SOUTH SALT LAKE — The Utah Children’s Theatre advertises their summer Shakespeare productions as being intended for “children and adults with short attention spans.” Running less than 90 minutes (including intermission) and packed with humor, their production of As You Like It fits the bill.
One of Shakespeare’s most beloved comedies, As You Like It is the story of the romance between Orlando and Rosalind, children of dukes. Both have been exiled unjustly from the court to the forest of Arden. For safety in the forest Rosalind disguises herself as a young man named Ganymede. But she soon discovers that the disguise makes it hard to woo Orlando.
Director Jessica Pearce succeeded in created a show that moves quickly without feeling rushed. Scenes clip along nicely, and there was never any dead time or awkwardness on stage. Pearce also gave every actor fun little bits of stage business that added humor and charm to every scene. More substantively, Pearce created an excellent transition from the court to the forest of Arden, and the contrast between the two settings was so obvious that younger audience members can easily grasp the shift in location (even though the set did not change).

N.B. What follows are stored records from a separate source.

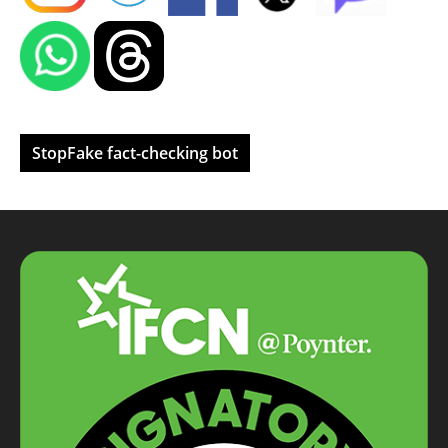
StopFake fact-checking bot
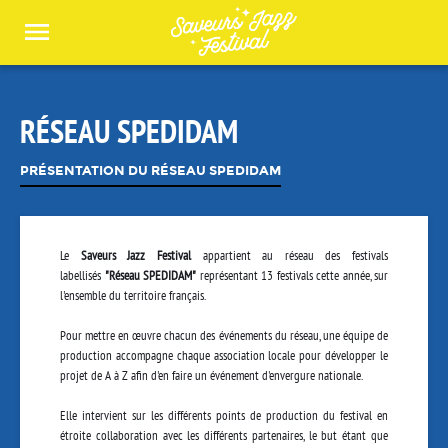
Panneau de gestion des cookies
RÉSEAU SPEDIDAM
PRÉSENTATION DU RÉSEAU SPEDIDAM
Le
Saveurs Jazz Festival
appartient au réseau des festivals
labellisés
"Réseau SPEDIDAM"
représentant 13 festivals cette année, sur
l'ensemble du territoire français.
Pour mettre en œuvre
chacun des événements du réseau, une équipe de
production accompagne chaque association locale pour développer le
projet de A à Z afin d'en faire un événement d'envergure nationale.
Elle intervient sur les différents points de production du festival en
étroite collaboration avec les différents partenaires, le but étant que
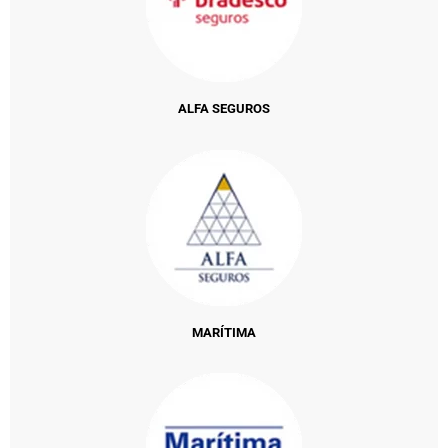
ALFA SEGUROS
MARÍTIMA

Lexi Thomsen creates an endearing Rosalind, whether she was pleading with Duke Frederick (played by Zach Vayo) to not exile her, or plotting how she would get Orlando to marry her. I also enjoyed how Thomsen created a nuanced performance while dressed as Ganymede. Instead of just playing a man, she played Rosalind trying to play a man—a subtle difference that added complexity to her scenes. By her side for most scenes was Allison Froh as Celia, Rosalind’s friend and confidante. The devotion and unfailing friendship that Celia had for Rosalind was apparent as Froh showed concern and compassion in scenes, such as their final court scene and when Rosalind flirts with Orlando while dressed as Ganymede.
As Orlando, Luke Vayo was strongest in the court scenes, where the character seemed to be at home in the refined, orderly life of civilized society. In the forest of Arden, though, the character basically bides his time, pining away as a lovesick fool and waiting for Rosalind to reveal herself. This gave the actor less material to work with, and the performance suffered as a result. The script also makes it difficult for Orlando and Rosalind to build a relationship because the two are hardly on stage together without Rosalind being disguised as a man. As a result, Thomsen and Luke Vayo showed little romantic chemistry with one another.

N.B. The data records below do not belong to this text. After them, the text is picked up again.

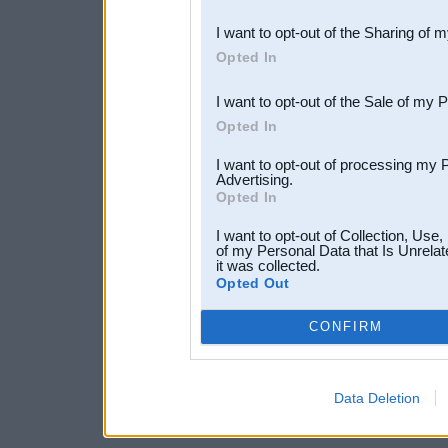
also be disclosed by us to 
I want to opt-out of the Sharing of 
Downstream Participants
th
Opted In
third parties.
I want to opt-out of the Sale of my 
Opted In
I want to opt-out of processing my 
Advertising.
Opted In
I want to opt-out of Collection, Use
of my Personal Data that Is Unrelat
it was collected.
Opted Out
CONFIRM
Data Deletion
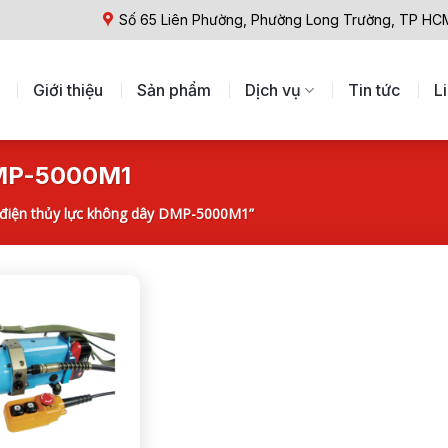
Số 65 Liên Phường, Phường Long Trường, TP HC
Giới thiệu
Sản phẩm
Dịch vụ
Tin tức
L
DMP-5000M1
điện thủy lực không dây DMP-5000M1”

The supporting cast of As You Like It is surprisingly young, given the quality of this Shakespeare production. As Oliver (Orlando’s brother), Spencer Hohl had a believable change of heart and an excellent song in the second half of the play. The fight that Tennessee Tarrant (as Charles the wrestler) had with Orlando was exciting and realistic. And Tyler Miller‘s simple-minded Silvius had a great running gag that had me chuckling in each of his scenes. The other ensemble members excelled at creating the rustic feel of the forest of Arden.
Visually, the highlight of the evening was Thomas Hohl’s lighting design, which communicated scene changes effectively (important when the set never changes) and established an appropriate mood for every scene. The yellow lighting for the fight scene and the brightness of the final wedding scene were particularly noteworthy.

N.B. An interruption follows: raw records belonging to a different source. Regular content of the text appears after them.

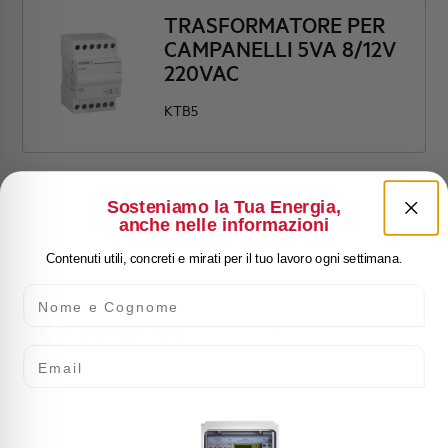
TRASFORMATORE PER
CAMPANELLI 5VA 8/12V
220VAC
KTB5
Sosteniamo la Tua Energia,
Clicca qui per scaricare: Disegno
anche nelle informazioni
quotato
Contenuti utili, concreti e mirati per il tuo lavoro ogni settimana.
Nome e Cognome
Disegno quotato
Email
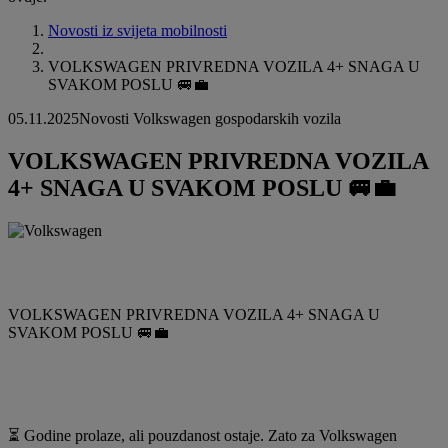
Novosti iz svijeta mobilnosti
VOLKSWAGEN PRIVREDNA VOZILA 4+ SNAGA U
SVAKOM POSLU 🚐💼
05.11.2025
Novosti Volkswagen gospodarskih vozila
VOLKSWAGEN PRIVREDNA VOZILA
4+ SNAGA U SVAKOM POSLU 🚐💼
VOLKSWAGEN PRIVREDNA VOZILA 4+ SNAGA U
SVAKOM POSLU 🚐💼
⏳ Godine prolaze, ali pouzdanost ostaje. Zato za Volkswagen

Despite the best efforts of cast and crew, there were some shortcomings in the play. Jacob Harmon played the role of Touchstone too seriously, which is fatal to a portrayal of a Shakespearean clown; the earnestness of his performance robbed the Touchstone-Audrey romance of its humor. Additionally, some of the costume pieces seemed to be lower quality, and the design (by Karissa Nelson, Cathy Maurer, and Christina Wilson) was unified for some scenes (like the famous “All the world’s a stage” scene) than others (like the court scenes). Finally, the script cutting reduces the secondary characters (especially Jaques) to mere talking set pieces.
But do these flaws matter? No. The purpose of this production is to create a digestible, fun, accessible Shakespeare play that shows newcomers that Shakespeare isn’t boring. Judged by this standard, As You Like It is a success. Pearce and her cast have created a production that strips the intimidation and fear from Shakespeare’s work and shows the audience how joyful a Shakespeare play can be. So, bring your kids, your coworkers, or your friends to this show. It may just be as you like it.